::: PROVIDED INFORMATION

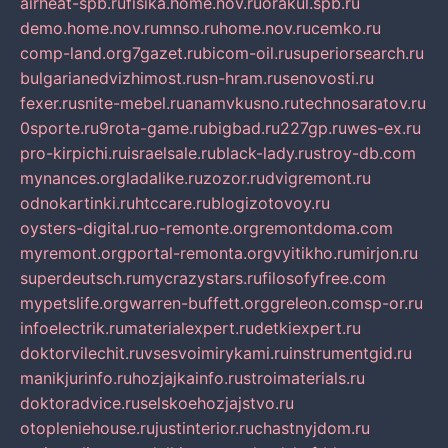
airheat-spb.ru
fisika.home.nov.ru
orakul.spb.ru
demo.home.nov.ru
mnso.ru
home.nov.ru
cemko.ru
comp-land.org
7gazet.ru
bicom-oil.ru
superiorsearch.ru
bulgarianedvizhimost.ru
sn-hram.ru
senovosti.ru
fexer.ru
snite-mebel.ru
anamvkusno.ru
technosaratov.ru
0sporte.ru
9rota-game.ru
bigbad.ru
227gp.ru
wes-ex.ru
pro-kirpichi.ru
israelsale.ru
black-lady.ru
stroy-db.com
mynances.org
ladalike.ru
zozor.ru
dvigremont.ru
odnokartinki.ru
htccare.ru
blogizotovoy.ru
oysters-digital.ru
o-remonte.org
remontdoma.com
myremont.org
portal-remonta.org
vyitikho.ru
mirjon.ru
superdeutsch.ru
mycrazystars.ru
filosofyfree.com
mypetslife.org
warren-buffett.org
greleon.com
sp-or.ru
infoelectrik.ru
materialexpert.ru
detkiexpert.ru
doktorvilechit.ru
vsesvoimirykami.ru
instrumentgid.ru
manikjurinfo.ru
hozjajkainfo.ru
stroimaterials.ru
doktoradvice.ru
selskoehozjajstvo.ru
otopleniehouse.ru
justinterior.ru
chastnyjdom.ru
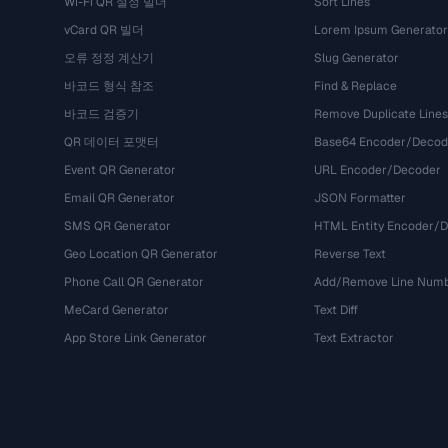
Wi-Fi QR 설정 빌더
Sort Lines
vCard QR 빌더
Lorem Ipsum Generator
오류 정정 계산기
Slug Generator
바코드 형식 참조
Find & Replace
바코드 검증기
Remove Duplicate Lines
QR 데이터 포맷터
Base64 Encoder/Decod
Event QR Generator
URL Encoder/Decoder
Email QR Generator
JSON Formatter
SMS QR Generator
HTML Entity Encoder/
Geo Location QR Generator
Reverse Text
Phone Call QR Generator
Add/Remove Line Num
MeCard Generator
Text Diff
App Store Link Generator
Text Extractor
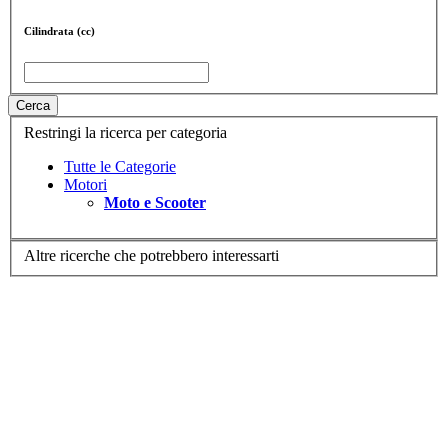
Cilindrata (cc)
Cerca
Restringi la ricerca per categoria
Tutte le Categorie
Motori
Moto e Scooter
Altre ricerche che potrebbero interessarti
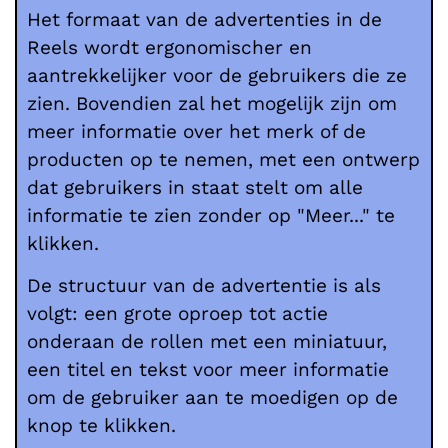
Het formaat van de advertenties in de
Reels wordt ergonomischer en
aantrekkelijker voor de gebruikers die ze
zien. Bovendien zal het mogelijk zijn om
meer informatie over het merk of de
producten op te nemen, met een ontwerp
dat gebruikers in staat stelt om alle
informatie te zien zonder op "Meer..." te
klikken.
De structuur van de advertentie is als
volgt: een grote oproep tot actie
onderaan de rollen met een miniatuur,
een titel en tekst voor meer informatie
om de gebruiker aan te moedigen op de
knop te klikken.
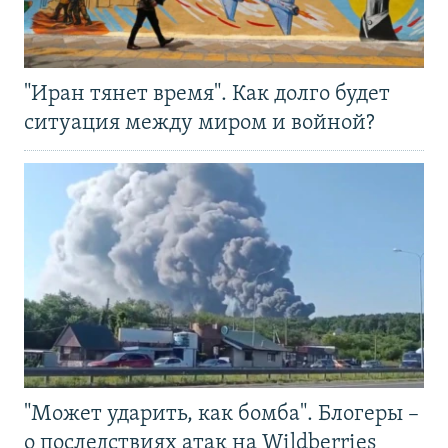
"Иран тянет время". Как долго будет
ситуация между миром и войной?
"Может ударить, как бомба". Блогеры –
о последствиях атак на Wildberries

::::::

## EXERCISE AIM
Report how many lines of the entries include the word "informatie", and let the number stand alone.

## OUTPUT FOR THIS EXERCISE
3